There are muted voices in the #MeToo discussions, hushed, deleted. Too often these are the voices of poor women, women of colour, elderly women, of women who are still girls and not able to speak up yet, disabled women, trans women, silenced and trafficked women. After forty years out I am also aware that the voices of lesbian women are not in the #MeToo stories, as if men somehow gave us a pass, realised that we were gay and bi and queer when we were little girls, teenagers (perhaps before we did ourselves) and left us out of their predatory, possessive, prowling behaviour. But that’s not what happened. All the lesbian and bi women I know have their own #MeToo stories. As usual, the spotlight has not shone on the gay women; as usual, it must be enough to ask that women be listened to at all, let alone acknowledge the voices of those of us truly beyond the pale, who will never be the helpmeet of man.
The domestic violence of my childhood meant that outside our home was often safer than inside. I am fifty-five, I have written publicly, often personally, for decades. This is the first time, as far as I can remember, that I have used the term ‘domestic violence’ so plainly in relation to my childhood. Cracked open emotionally as well as physically by a second cancer four years ago, I am no longer willing to leave the correct term whispered or unused.
At twelve, perhaps thirteen, this shifted, outside was no longer safe. Nowhere was safe.

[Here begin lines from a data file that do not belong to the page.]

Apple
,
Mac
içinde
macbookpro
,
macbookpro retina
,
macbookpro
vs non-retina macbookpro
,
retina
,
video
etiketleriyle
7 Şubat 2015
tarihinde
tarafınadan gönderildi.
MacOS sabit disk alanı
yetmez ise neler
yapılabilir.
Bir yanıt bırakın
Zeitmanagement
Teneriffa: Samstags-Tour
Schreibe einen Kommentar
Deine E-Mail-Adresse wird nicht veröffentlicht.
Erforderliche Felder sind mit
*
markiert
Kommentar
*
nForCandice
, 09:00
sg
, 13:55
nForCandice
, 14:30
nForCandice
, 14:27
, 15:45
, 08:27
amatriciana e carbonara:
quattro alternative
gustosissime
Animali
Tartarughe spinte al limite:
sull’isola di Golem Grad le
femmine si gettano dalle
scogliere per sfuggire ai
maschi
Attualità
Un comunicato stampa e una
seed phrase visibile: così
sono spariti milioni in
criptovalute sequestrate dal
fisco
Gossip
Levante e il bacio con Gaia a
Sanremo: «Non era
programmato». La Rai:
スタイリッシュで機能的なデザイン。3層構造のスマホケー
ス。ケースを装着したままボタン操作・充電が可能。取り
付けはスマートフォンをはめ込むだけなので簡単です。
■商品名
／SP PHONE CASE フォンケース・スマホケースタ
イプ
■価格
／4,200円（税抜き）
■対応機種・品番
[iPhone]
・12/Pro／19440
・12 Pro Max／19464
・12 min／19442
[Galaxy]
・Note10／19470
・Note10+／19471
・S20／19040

He was the friend of my parents who kissed me whenever he could get away with it, few of the adults sober, he got away with it far too often. His bushy moustache probing my lips, warm hands turning a cuddle into far too much. No one to tell because what would be the point? He was a good man − such a good man that even now I am worried that writing about distinguishing marks like his facial hair might define him too much, identify him. Like countless other women, I am willing to out myself, but not the perpetrator. We are trained into silence, trained to protect men from their poor, hapless, helpless selves.
They were the boys at school who thought it was fine to decide which of us girls was the most sexually experienced. Thought it was fine to discuss this among themselves and then to let me know they had decided the girl most likely was me. Apparently I looked like I knew about sex.
What I knew back then was that I probably fancied girls more than boys, women more than men, but I had no words, no understanding, no role models. The men who leered, chased, fondled, grabbed were being true to their instincts, whereas my instinct was forbidden, disgusting, perverse.
He was the man, twenty-four to my seventeen, who drove me deep into the bush, an off-road track on an afternoon drive, and was both astonished and angry that I didn’t want to fuck. Why else had I agreed to go for a drive with him? What was I doing in his car? It was a first date. Later, disappointed when I refused to answer that man’s phone calls, my father was confused, annoyed, assuring me I couldn’t meet a nicer lad from a nicer family.
He was the neighbour who thought it odd I wasn’t interested in the beautiful cock that proved him a man – he was seventeen, I was thirteen.
And so many more.
Later in life, the same lunges, clumsy speeches, reaching hands and tongues multiplied by so many men, I wonder if they could all smell the queer on me, the queer in me, the burgeoning sexuality that I had no words for at the time.
As I began to come out more in my later teens, my early twenties, my declared lesbianism served as a challenge to certain straight men, a gauntlet thrown down. For a good fifteen years, from my early twenties until my mid-thirties, being an out gay woman made me catnip to a particular kind of straight man – men more common than my friends, their wives and girlfriends, might like to think. Luckily, depressingly, typically, that attraction died when cancer and chemotherapy turned me to menopausal crone at thirty-seven. If only we older women could gift our young sisters the cloak of invisibility that age enforces upon us.